ゴリッゴリのうどんを求めて

わが家の笑顔おすそわけ #18「夏の麺」〜ぼくさんの場合〜

2021.08.24

きっかけはぼくの「ごりごり食感のおいしいうどんが食べたい!」でした。

10年以上前、福島県の浜通りに住んでいた頃。夏によく、友達と海辺のうどん屋さんに行っていました。近年流行りの小洒落たお店ではなく、昔ながらの味のある(言い換えるなら小汚い)見た目で、うどんを打っている人も結構なおじいちゃん達。

それなのにいつも満員で、土日には家族連れで行列ができていました。みんなが注文するのは、ほとんど決まってキンキンに冷えたおつゆに入ったうどん。ところがこれがびっくするほどに麺がゴリッゴリ!

「今までこんなに食べ応えのある麺は食べたことがない!」と、全員が同じ感想を言うほどなのですが、一度食べてしまったが最後、気が付くと体があの麺を欲するほどに虜になってしまうのです。

残念ながらこのお店は、東日本大震災のあとなくなってしまい、もう二度と味わえないうどんになってしまいました。

だけどぼくは、夏になると毎年、あのうどんのことを思い出してしまいます。

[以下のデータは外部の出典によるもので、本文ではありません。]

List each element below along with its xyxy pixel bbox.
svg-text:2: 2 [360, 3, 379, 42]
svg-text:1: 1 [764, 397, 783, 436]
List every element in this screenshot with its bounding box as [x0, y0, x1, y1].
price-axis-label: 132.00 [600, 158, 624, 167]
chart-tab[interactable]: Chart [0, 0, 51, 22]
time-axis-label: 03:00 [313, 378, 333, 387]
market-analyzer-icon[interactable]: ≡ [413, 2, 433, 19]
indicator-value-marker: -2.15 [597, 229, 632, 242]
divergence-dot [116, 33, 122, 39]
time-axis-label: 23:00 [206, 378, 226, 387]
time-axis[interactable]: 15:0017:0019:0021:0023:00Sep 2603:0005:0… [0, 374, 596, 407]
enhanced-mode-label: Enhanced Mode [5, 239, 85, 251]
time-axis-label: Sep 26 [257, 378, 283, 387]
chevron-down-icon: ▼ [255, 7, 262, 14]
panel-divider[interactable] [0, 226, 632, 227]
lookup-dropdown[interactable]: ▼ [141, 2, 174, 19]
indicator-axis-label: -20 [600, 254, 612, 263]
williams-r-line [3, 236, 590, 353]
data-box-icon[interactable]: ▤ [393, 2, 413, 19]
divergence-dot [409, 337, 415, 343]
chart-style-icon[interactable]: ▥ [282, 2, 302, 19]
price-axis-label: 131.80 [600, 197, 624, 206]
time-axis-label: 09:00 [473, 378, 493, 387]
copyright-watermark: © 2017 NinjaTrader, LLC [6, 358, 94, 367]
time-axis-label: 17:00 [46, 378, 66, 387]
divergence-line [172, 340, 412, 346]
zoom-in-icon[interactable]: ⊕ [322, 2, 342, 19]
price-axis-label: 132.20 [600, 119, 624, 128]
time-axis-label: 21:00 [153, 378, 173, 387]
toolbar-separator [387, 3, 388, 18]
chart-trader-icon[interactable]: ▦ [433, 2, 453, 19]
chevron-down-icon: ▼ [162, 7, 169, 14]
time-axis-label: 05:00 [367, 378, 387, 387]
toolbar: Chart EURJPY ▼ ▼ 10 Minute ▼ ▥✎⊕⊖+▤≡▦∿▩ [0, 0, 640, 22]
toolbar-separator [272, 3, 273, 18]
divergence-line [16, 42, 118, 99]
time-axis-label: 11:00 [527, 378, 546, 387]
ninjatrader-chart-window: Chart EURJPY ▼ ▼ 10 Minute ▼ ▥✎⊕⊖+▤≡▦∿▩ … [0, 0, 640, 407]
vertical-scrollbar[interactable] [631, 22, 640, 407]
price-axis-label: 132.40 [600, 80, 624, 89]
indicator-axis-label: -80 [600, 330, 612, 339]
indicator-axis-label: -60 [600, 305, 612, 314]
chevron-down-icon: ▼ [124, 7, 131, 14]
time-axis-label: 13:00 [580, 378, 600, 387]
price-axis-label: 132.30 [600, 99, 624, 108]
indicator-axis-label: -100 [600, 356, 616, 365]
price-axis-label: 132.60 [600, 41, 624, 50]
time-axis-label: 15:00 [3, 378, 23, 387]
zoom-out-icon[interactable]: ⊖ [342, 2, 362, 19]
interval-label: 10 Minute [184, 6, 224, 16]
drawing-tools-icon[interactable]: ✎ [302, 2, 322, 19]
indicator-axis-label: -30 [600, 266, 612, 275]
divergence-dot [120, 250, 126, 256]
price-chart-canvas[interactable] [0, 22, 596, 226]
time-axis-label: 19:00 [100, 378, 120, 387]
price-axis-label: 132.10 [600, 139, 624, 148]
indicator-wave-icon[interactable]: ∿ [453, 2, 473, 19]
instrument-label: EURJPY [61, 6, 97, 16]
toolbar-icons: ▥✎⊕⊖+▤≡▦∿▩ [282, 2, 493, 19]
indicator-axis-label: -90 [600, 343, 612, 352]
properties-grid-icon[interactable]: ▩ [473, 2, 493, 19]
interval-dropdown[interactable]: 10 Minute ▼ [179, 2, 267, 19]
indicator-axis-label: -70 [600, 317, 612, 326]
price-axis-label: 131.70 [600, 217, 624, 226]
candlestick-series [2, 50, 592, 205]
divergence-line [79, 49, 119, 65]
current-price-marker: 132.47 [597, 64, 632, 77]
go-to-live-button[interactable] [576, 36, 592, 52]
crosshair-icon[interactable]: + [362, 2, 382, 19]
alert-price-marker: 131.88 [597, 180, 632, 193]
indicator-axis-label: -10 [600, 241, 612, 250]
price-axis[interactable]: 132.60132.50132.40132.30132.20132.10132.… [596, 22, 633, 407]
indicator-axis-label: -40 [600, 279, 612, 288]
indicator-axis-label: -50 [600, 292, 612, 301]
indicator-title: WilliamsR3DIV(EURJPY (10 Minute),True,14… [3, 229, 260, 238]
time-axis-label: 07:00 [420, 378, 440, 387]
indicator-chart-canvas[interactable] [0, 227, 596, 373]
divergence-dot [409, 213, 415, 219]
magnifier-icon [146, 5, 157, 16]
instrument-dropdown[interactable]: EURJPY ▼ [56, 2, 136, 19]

上京してから10年。あちこちのおいしいお店に訪れてみたものの、未だ匹敵するコシの強いうどんに出会えず…。「…そうだ。ないなら作ってみよう!!!」と思いついたわけです。

材料は中力粉と、塩と、水だけ。中力粉が無ければ、薄力粉と強力粉を同量混ぜ合わせたものでもよいです。(3人前で、粉300g+水135cc+塩15g。)

塩を水に溶かし、ボウルに入れた粉に少しずつ加え混ぜていきます。

一塊になったらラップをかけて30分休ませ、生地をなじませます。

水分がいきわたって、しっとりとした扱いやすい生地になったら「うどん作り」でよく見る、あの、踏む工程に入ります。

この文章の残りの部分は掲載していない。